1. Field of the Invention
Apparatuses and methods consistent with the present invention relate to starting a Brushless Direct Current (BLDC) motor, and more particularly, to a device and method for starting a BLDC motor, in which a startup current is maintained at low level when the BLDC motor starts up, thereby reducing startup noise and vibration and startup failure rate.
2. Description of the Related Art
Generally, a sensorless BLDC motor includes a stator on which a coil is wound and a rotor that is provided in the stator and rotates to drive a load. The position of a rotor is detected based on a back electromotive force (EMF) appearing on coil terminals, and a voltage applied to the stator is controlled based on the detected position. Since the sensorless BLDC motor sets the time when the current is to flow based on the back EMF, the motor does not require a Hall sensor for magnetic polarity detection, achieving high reliability.
The sensorless BLDC motor is driven by estimating the position of the rotor based on the back EMF and generating a drive signal based on the estimated position.

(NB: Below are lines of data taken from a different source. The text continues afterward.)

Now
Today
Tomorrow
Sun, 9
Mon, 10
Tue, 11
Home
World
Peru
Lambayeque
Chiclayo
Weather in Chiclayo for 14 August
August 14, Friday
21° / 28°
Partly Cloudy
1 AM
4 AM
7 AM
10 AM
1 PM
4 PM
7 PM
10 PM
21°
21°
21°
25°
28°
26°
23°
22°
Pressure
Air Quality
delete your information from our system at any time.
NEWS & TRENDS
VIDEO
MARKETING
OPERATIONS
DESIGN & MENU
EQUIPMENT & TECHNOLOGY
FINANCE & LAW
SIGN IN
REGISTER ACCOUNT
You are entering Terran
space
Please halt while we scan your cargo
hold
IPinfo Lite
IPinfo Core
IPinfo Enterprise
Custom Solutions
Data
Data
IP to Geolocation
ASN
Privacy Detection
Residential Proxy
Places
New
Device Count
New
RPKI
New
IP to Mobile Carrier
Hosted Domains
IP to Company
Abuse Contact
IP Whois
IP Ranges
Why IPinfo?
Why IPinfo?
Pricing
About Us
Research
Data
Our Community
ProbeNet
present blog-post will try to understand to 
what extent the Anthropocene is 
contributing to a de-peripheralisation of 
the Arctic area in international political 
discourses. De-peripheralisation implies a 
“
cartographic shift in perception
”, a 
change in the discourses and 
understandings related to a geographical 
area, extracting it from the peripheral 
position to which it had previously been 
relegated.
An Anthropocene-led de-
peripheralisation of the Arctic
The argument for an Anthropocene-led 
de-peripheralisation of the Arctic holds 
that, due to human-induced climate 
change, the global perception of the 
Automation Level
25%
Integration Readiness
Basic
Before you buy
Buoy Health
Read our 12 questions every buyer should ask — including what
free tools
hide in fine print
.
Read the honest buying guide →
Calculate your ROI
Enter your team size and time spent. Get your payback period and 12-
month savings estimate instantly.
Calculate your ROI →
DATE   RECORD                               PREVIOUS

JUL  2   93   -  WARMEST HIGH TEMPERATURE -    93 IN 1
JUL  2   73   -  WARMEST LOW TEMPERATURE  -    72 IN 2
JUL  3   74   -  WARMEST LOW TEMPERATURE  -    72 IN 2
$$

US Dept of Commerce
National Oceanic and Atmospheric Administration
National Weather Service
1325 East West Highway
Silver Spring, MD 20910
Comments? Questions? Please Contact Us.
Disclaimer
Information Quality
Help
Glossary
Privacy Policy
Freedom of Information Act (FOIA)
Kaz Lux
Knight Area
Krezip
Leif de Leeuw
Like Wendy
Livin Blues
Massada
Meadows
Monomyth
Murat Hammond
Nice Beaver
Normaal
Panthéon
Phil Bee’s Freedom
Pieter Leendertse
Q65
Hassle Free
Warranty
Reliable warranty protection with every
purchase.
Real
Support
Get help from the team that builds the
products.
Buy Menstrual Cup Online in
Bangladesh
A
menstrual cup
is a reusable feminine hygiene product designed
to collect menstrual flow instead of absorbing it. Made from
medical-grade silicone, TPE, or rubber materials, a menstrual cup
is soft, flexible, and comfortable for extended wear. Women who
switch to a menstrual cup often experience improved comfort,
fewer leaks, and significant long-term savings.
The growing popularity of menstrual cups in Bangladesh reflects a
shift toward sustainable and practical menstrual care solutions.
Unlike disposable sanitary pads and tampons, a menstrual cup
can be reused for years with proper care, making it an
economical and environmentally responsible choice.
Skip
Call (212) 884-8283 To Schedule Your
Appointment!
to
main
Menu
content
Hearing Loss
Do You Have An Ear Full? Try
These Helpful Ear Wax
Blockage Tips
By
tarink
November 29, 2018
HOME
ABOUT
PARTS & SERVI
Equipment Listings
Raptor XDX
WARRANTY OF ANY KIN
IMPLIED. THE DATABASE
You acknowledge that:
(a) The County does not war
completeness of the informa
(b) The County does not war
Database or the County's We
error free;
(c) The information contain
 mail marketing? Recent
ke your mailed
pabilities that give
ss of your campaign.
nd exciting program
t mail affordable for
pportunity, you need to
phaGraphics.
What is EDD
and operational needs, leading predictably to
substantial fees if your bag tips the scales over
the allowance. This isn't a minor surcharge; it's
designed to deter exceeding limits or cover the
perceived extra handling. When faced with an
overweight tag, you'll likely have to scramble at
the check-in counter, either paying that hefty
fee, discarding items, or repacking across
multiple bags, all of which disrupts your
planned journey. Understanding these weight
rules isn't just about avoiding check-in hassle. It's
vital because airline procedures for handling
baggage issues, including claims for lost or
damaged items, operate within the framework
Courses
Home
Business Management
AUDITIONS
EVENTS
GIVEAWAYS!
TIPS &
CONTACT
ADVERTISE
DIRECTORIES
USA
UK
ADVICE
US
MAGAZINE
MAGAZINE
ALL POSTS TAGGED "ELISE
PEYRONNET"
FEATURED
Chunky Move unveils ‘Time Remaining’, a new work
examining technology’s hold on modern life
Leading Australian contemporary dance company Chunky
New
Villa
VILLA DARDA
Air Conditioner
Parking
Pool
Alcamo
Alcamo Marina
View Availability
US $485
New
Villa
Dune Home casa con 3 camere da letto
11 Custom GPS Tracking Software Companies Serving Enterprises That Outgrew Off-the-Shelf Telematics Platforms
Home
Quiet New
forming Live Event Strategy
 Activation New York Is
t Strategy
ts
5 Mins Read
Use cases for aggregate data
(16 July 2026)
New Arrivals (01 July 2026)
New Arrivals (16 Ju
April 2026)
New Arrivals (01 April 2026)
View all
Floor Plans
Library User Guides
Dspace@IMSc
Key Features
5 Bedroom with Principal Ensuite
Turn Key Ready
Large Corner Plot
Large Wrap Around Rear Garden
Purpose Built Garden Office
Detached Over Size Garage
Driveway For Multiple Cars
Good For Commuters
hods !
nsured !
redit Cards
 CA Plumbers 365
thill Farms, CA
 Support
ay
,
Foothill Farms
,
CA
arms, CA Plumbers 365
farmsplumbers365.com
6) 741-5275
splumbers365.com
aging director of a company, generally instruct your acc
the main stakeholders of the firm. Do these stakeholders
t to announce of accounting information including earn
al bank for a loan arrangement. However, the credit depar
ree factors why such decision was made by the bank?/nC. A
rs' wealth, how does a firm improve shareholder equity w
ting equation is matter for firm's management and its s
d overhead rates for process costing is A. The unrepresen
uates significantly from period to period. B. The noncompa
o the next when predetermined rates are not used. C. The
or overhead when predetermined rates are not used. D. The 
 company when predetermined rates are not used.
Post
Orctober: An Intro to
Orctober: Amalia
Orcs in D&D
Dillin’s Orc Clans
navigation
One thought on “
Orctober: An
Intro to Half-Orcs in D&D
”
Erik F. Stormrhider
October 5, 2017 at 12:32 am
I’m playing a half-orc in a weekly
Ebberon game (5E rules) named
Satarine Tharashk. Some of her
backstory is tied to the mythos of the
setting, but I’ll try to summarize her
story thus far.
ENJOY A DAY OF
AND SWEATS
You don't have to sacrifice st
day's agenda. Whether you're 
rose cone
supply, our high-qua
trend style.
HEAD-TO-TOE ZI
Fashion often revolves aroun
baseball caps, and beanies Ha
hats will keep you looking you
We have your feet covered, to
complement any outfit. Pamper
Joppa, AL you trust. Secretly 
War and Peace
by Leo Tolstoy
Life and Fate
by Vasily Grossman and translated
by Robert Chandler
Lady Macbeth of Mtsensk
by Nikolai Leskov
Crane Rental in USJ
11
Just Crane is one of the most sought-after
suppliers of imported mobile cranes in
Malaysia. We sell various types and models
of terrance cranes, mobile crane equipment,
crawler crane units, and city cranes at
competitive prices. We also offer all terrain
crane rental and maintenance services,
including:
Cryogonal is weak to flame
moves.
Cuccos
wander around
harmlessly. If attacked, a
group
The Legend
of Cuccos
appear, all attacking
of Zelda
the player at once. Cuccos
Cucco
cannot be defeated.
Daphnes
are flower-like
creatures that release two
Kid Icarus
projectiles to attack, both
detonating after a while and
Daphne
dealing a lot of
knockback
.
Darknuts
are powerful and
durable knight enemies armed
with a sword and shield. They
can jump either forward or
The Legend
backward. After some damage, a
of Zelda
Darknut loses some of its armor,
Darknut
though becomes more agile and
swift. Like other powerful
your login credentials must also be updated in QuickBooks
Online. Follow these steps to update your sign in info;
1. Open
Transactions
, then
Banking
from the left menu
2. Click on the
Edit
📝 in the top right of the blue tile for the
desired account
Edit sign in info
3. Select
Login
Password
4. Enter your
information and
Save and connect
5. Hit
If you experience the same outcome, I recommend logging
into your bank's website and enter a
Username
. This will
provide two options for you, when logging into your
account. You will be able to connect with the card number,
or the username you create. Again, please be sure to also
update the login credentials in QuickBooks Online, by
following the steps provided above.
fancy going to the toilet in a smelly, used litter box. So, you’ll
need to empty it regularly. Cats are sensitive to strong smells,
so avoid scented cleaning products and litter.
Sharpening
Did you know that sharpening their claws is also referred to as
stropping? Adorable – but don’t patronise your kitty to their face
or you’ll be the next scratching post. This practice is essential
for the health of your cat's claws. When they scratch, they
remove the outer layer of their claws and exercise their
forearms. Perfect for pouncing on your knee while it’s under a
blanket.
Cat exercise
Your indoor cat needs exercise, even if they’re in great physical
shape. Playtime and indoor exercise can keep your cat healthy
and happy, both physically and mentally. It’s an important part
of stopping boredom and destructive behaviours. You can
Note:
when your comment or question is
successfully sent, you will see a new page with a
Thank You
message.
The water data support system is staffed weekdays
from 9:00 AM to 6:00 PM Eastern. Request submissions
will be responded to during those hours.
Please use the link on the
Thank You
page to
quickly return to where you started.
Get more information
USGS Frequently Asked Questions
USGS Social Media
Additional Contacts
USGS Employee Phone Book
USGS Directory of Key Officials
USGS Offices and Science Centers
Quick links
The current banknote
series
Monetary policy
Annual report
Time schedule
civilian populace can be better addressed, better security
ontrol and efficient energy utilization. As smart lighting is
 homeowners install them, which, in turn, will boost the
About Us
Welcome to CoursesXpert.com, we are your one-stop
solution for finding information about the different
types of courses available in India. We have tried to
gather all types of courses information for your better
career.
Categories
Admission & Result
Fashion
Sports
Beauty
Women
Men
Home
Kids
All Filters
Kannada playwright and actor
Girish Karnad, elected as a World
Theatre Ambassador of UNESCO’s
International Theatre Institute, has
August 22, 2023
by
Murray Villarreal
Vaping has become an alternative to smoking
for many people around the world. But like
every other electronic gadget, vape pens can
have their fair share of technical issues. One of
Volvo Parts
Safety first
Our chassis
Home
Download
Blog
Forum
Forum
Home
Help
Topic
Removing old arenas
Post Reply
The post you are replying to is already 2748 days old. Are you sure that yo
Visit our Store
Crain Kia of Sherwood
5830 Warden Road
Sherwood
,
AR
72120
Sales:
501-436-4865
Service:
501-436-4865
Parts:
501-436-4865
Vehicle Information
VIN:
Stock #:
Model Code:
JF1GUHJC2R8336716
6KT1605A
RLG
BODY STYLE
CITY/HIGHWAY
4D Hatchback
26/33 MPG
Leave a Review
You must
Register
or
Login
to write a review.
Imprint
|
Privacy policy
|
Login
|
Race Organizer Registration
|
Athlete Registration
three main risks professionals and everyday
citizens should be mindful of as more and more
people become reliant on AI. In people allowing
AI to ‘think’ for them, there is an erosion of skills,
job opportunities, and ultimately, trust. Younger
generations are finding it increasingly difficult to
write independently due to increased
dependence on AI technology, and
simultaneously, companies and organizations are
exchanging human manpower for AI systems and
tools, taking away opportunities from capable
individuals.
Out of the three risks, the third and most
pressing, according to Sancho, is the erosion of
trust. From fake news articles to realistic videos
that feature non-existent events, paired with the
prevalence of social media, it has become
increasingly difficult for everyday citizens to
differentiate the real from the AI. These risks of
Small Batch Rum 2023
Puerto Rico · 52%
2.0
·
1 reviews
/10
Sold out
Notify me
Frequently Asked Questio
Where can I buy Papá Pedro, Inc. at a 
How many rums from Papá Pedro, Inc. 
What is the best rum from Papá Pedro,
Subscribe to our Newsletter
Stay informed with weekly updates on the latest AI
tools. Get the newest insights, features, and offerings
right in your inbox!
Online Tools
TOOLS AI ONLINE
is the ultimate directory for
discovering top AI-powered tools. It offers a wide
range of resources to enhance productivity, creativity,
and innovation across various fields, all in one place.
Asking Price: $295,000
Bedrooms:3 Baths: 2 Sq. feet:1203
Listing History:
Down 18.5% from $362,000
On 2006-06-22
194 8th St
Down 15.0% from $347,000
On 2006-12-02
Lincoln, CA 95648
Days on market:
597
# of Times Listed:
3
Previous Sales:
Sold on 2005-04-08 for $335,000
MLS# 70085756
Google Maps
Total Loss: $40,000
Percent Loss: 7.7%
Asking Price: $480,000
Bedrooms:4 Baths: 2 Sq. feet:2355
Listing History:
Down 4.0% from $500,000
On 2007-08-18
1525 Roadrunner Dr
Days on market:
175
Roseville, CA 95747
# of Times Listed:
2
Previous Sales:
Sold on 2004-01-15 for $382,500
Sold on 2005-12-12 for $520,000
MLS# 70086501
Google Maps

However, the position of the rotor cannot be detected effectively if the motor runs at low speed. That is, since the position of the rotor cannot be detected when the BLDC motor is in sensorless startup mode, a drive signal must be generated in a manner different from conventional driving methods.
In order to overcome this problem, as shown in FIG. 1, the BLDC motor starts up after an initial Pulse Width Modulation (PWM) duty is determined assuming an initial synchronous speed for starting the BLDC motor (S10 and S20). The BLDC motor continues to start up until a synchronous time set according to the PWM duty passes (S30).
If the synchronous time has passed, it is determined whether the synchronous speed is greater than or equal to a predetermined threshold speed (about 600 rpm) suitable for switching to the sensorless mode (S40). If the synchronous speed is less than the predetermined speed, phase commutation is performed, and the PWM duty and the synchronous speed are increased to drive and accelerate the motor (S50 and S60). If a synchronous time set according to the increased PWM duty has passed, it is determined whether the synchronous speed is greater than or equal to the threshold speed (S30 and S40).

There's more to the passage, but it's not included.